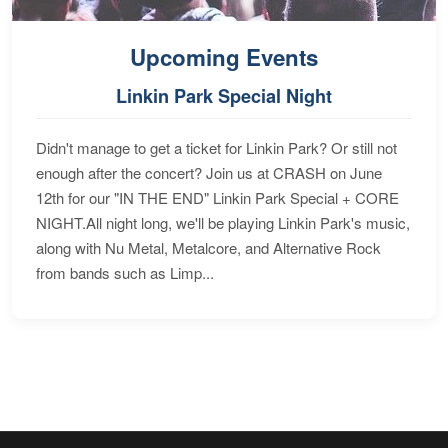
Upcoming Events
Linkin Park Special Night
Didn't manage to get a ticket for Linkin Park? Or still not
enough after the concert? Join us at CRASH on June
12th for our "IN THE END" Linkin Park Special + CORE
NIGHT.All night long, we'll be playing Linkin Park's music,
along with Nu Metal, Metalcore, and Alternative Rock
from bands such as Limp...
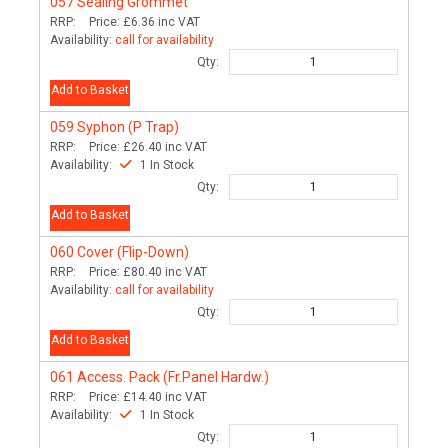
057
Sealing Grommet
RRP:
Price:
£6.36
inc VAT
Availability:
call for availability
Qty:
Add to Basket
059
Syphon (P Trap)
RRP:
Price:
£26.40
inc VAT
Availability:
1 In Stock
Qty:
Add to Basket
060
Cover (Flip-Down)
RRP:
Price:
£80.40
inc VAT
Availability:
call for availability
Qty:
Add to Basket
061
Access. Pack (Fr.Panel Hardw.)
RRP:
Price:
£14.40
inc VAT
Availability:
1 In Stock
Qty:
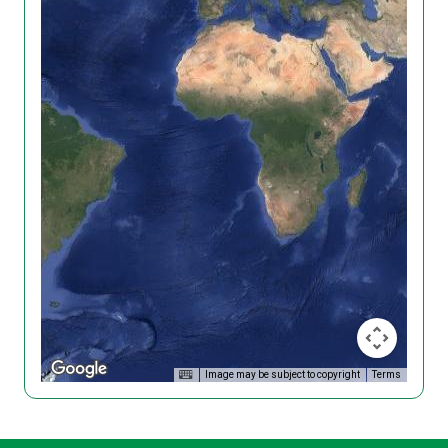
Image may be subject to copyright
Terms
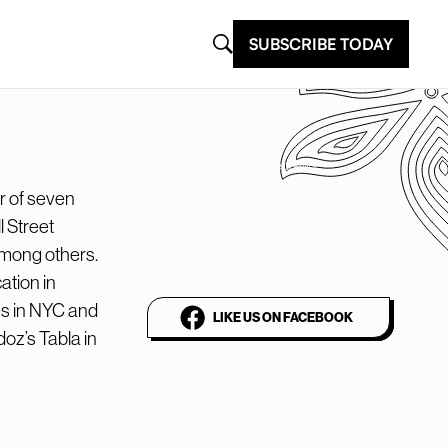
SUBSCRIBE TODAY
@plantbasednews
r of seven
The world’s leading
 Street
vegan media platform
among others.
ation in
es in NYC and
LIKE US ON FACEBOOK
oz’s Tabla in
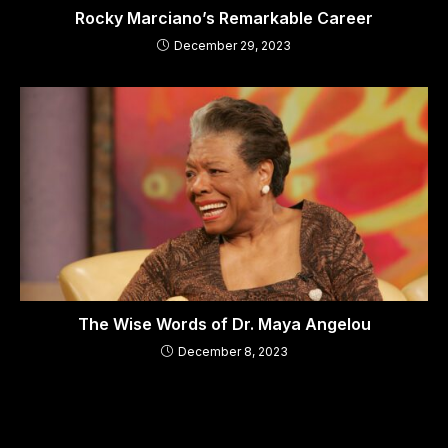
Rocky Marciano’s Remarkable Career
December 29, 2023
The Wise Words of Dr. Maya Angelou
December 8, 2023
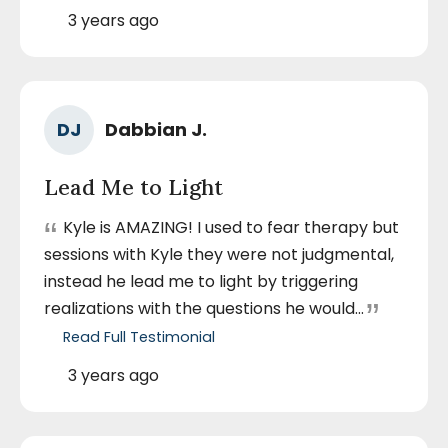
Cassey
A.
Posted
3 years ago
August
On
8,
2023
Ra
Author
DJ
Dabbian J.
5
Name
out
Lead Me to Light
of
5
“
Kyle is AMAZING! I used to fear therapy but
sta
sessions with Kyle they were not judgmental,
instead he lead me to light by triggering
”
realizations with the questions he would...
Read Full Testimonial
by
Dabbian
J.
Posted
3 years ago
December
On
12,
2023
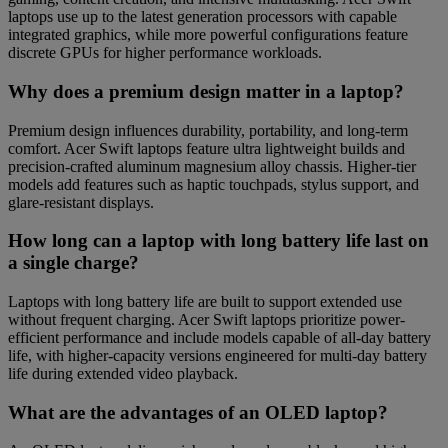
laptops use up to the latest generation processors with capable
integrated graphics, while more powerful configurations feature
discrete GPUs for higher performance workloads.
Why does a premium design matter in a laptop?
Premium design influences durability, portability, and long-term
comfort. Acer Swift laptops feature ultra lightweight builds and
precision-crafted aluminum magnesium alloy chassis. Higher-tier
models add features such as haptic touchpads, stylus support, and
glare-resistant displays.
How long can a laptop with long battery life last on
a single charge?
Laptops with long battery life are built to support extended use
without frequent charging. Acer Swift laptops prioritize power-
efficient performance and include models capable of all-day battery
life, with higher-capacity versions engineered for multi-day battery
life during extended video playback.
What are the advantages of an OLED laptop?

_ _ _ _ _ _ _

_Exercise aim_: Please set down the records above verbatim, with each picture left out.

_Exercise result_:
Upcoming Events
Linkin Park Special Night
Didn't manage to get a ticket for Linkin Park? Or still not
enough after the concert? Join us at CRASH on June
12th for our "IN THE END" Linkin Park Special + CORE
NIGHT.All night long, we'll be playing Linkin Park's music,
along with Nu Metal, Metalcore, and Alternative Rock
from bands such as Limp...
057
Sealing Grommet
RRP:
Price:
£6.36
inc VAT
Availability:
call for availability
Qty:
Add to Basket
059
Syphon (P Trap)
RRP:
Price:
£26.40
inc VAT
Availability:
1 In Stock
Qty:
Add to Basket
060
Cover (Flip-Down)
RRP:
Price:
£80.40
inc VAT
Availability:
call for availability
Qty:
Add to Basket
061
Access. Pack (Fr.Panel Hardw.)
RRP:
Price:
£14.40
inc VAT
Availability:
1 In Stock
Qty:
Image may be subject to copyright
Terms
SUBSCRIBE TODAY
@plantbasednews
r of seven
The world’s leading
 Street
vegan media platform
among others.
ation in
es in NYC and
LIKE US ON FACEBOOK
oz’s Tabla in
Rocky Marciano’s Remarkable Career
December 29, 2023
The Wise Words of Dr. Maya Angelou
December 8, 2023
Cassey
A.
Posted
3 years ago
August
On
8,
2023
Ra
Author
DJ
Dabbian J.
5
Name
out
Lead Me to Light
of
5
“
Kyle is AMAZING! I used to fear therapy but
sta
sessions with Kyle they were not judgmental,
instead he lead me to light by triggering
”
realizations with the questions he would...
Read Full Testimonial
by
Dabbian
J.
Posted
3 years ago
December
On
12,
2023
laptops use up to the latest generation processors with capable
integrated graphics, while more powerful configurations feature
discrete GPUs for higher performance workloads.
Why does a premium design matter in a laptop?
Premium design influences durability, portability, and long-term
comfort. Acer Swift laptops feature ultra lightweight builds and
precision-crafted aluminum magnesium alloy chassis. Higher-tier
models add features such as haptic touchpads, stylus support, and
glare-resistant displays.
How long can a laptop with long battery life last on
a single charge?
Laptops with long battery life are built to support extended use
without frequent charging. Acer Swift laptops prioritize power-
efficient performance and include models capable of all-day battery
life, with higher-capacity versions engineered for multi-day battery
life during extended video playback.
What are the advantages of an OLED laptop?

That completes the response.